DetectiveCaillou: (Attempting to plate, here.)
DetectiveCaillou: !f 3 (BITTER)
DiscoDude: <@193827431315013632> rolled 4dF+3 for 5 [4dF = [-][+][+][+]]
Ryusui: (and that's a win~)
DetectiveCaillou: And those sketches pay off; when she puts the extradimensional pork in the center of the irregularly shaped plate, she executes a curved, but otherwise perfect pentagram around it with five flicks of the pitcher. When she uses a spoon to draw the center eye on top of the pork itself, the plate seems to hum with... a strangely stabilizing presence.
"Alright... I seem to be done early." Vera looks around. "... Now what?"
Ryusui: The Overhog's confusion does not seem to have abated, though the subtle panic in its harmonics is gone.
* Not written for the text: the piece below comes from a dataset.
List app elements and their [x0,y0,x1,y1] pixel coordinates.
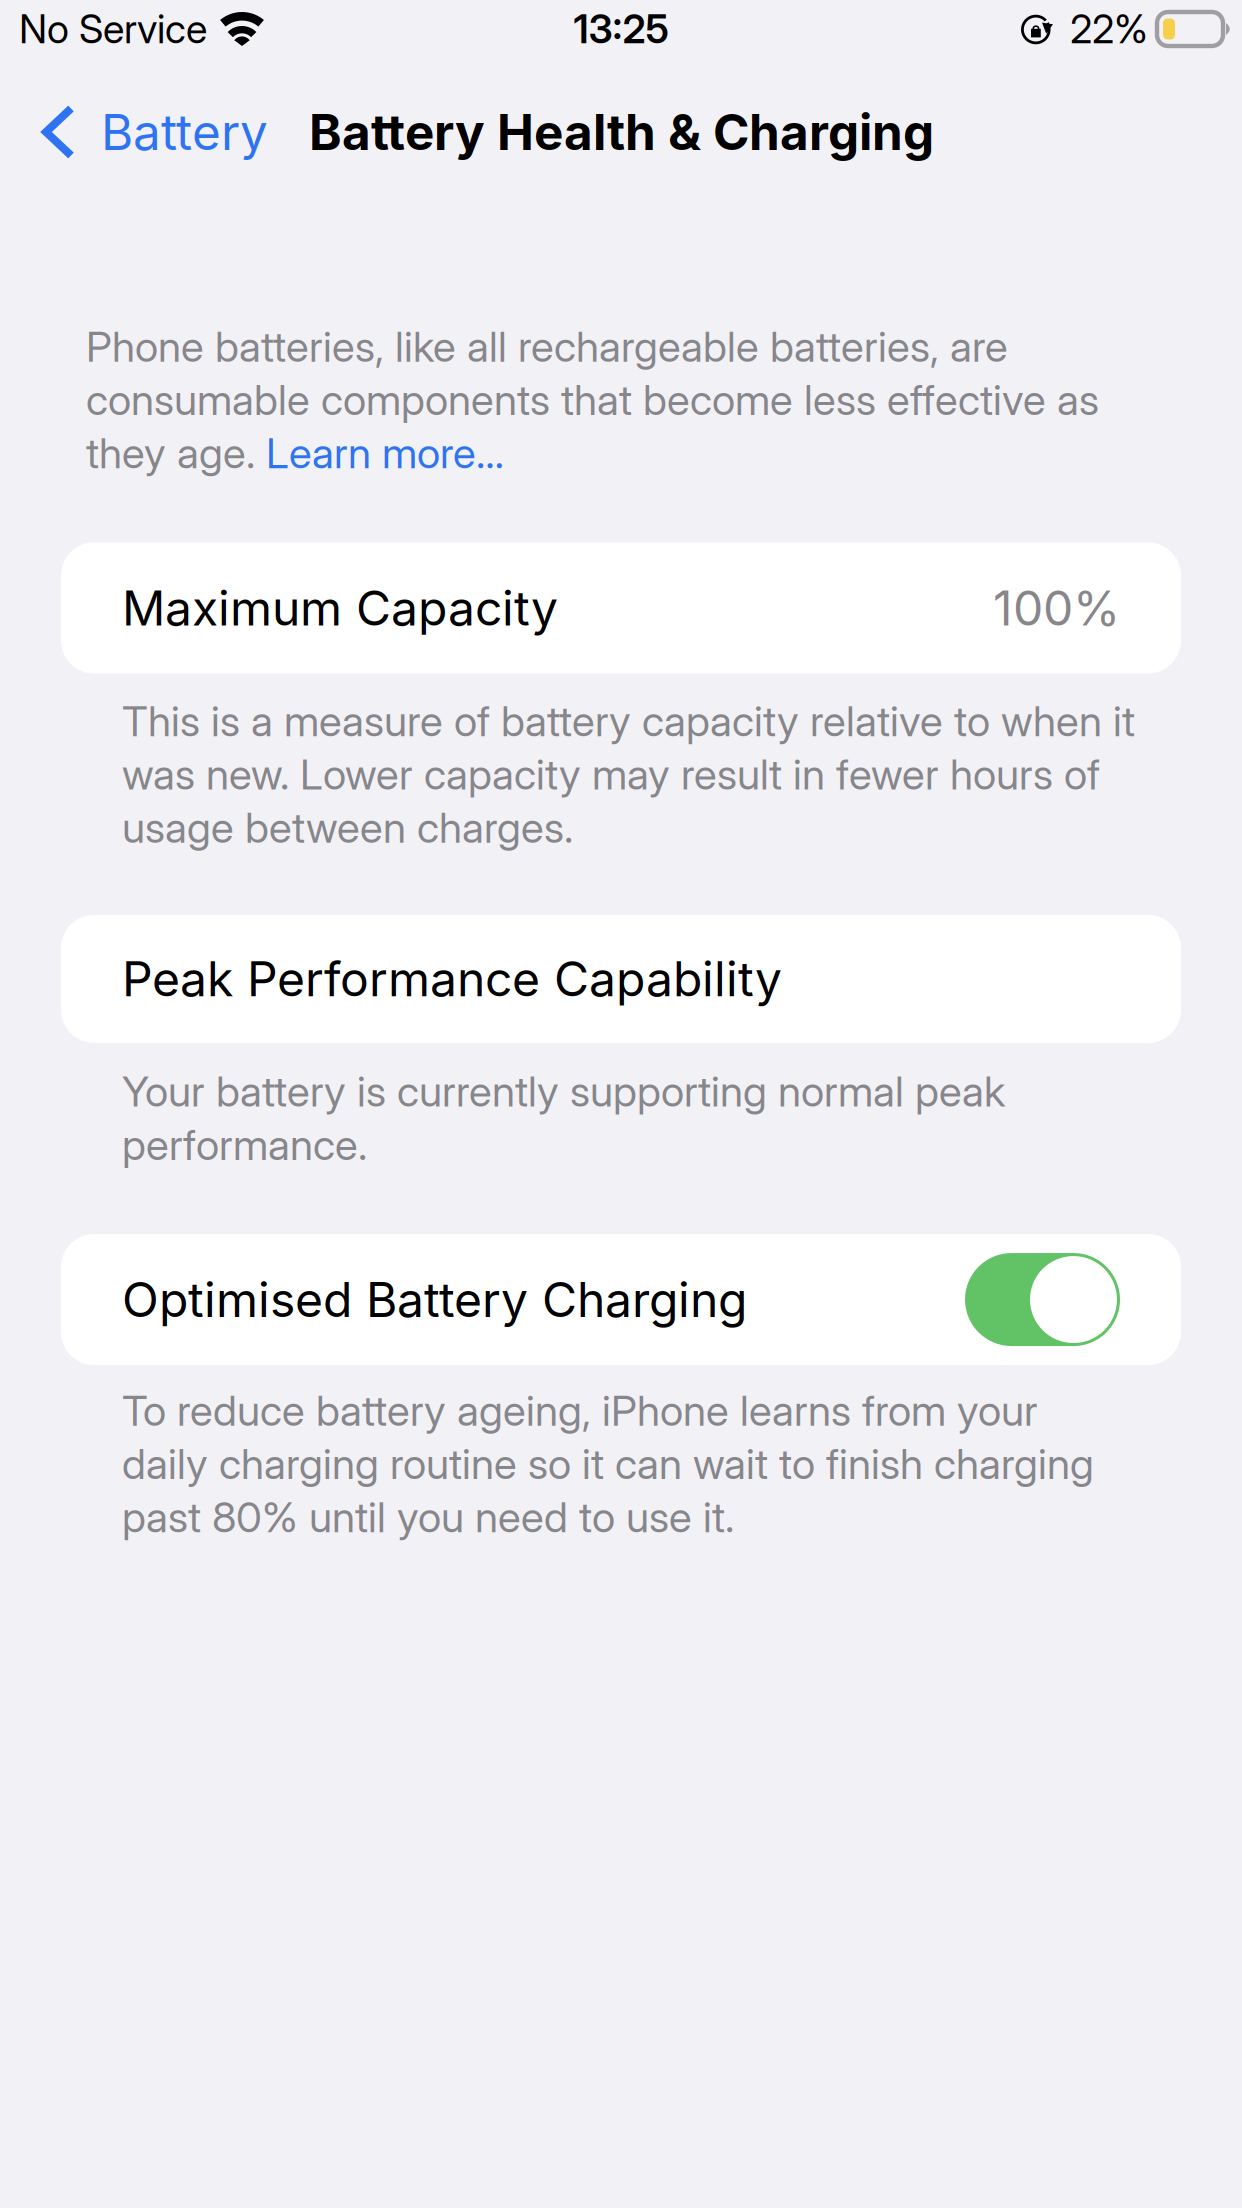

It has no idea what it's feeling from your station but it's definitely feeling something, and that in itself has its godlike hogmind frankly baffled.
Ryusui: Dovelia, meanwhile, is far from done yet, but she does have everything she needs to execute her culinary plan. It's far from the most elaborate dish she's prepared, and there is something in her that recoils at this simple fact, but she is no longer here to show off: she is here to compete and win. The ribs go on the grill; they squirm briefly in the searing heat, but soon they cease their movement.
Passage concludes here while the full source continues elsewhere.